- **Task requirements**
The listing below should be reproduced precisely, except for its images.
*** Begin section ***
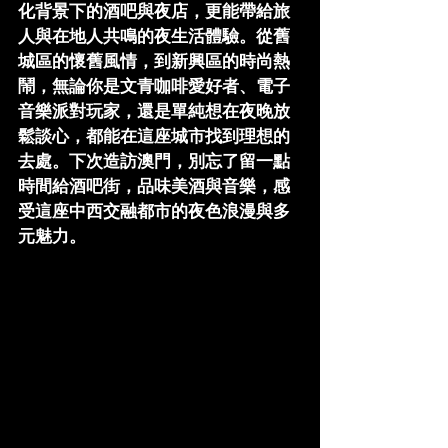
化背景下的酒吧與夜店，更能帶給旅
人與在地人共鳴的夜生活體驗。從舊
城區的懷舊風情，到新興區的時尚熱
鬧，無論你是文青咖啡愛好者、電子
音樂派對玩家，還是單純想在夜晚放
鬆談心，都能在這座城市找到理想的
去處。下次造訪澳門，別忘了留一點
時間給酒吧街，品味美酒與音樂，感
受這座中西交融都市的夜色浪漫與多
元魅力。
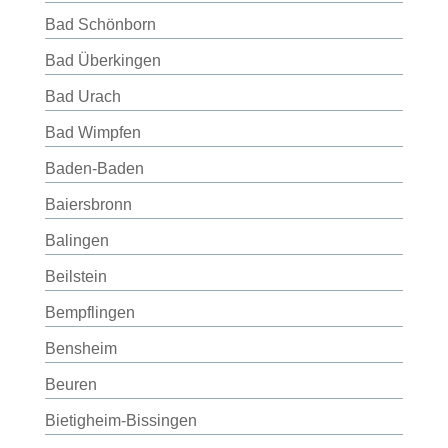
Bad Schönborn
Bad Überkingen
Bad Urach
Bad Wimpfen
Baden-Baden
Baiersbronn
Balingen
Beilstein
Bempflingen
Bensheim
Beuren
Bietigheim-Bissingen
*** End section ***
- **Exercise solution**
化背景下的酒吧與夜店，更能帶給旅
人與在地人共鳴的夜生活體驗。從舊
城區的懷舊風情，到新興區的時尚熱
鬧，無論你是文青咖啡愛好者、電子
音樂派對玩家，還是單純想在夜晚放
鬆談心，都能在這座城市找到理想的
去處。下次造訪澳門，別忘了留一點
時間給酒吧街，品味美酒與音樂，感
受這座中西交融都市的夜色浪漫與多
元魅力。
Bad Schönborn
Bad Überkingen
Bad Urach
Bad Wimpfen
Baden-Baden
Baiersbronn
Balingen
Beilstein
Bempflingen
Bensheim
Beuren
Bietigheim-Bissingen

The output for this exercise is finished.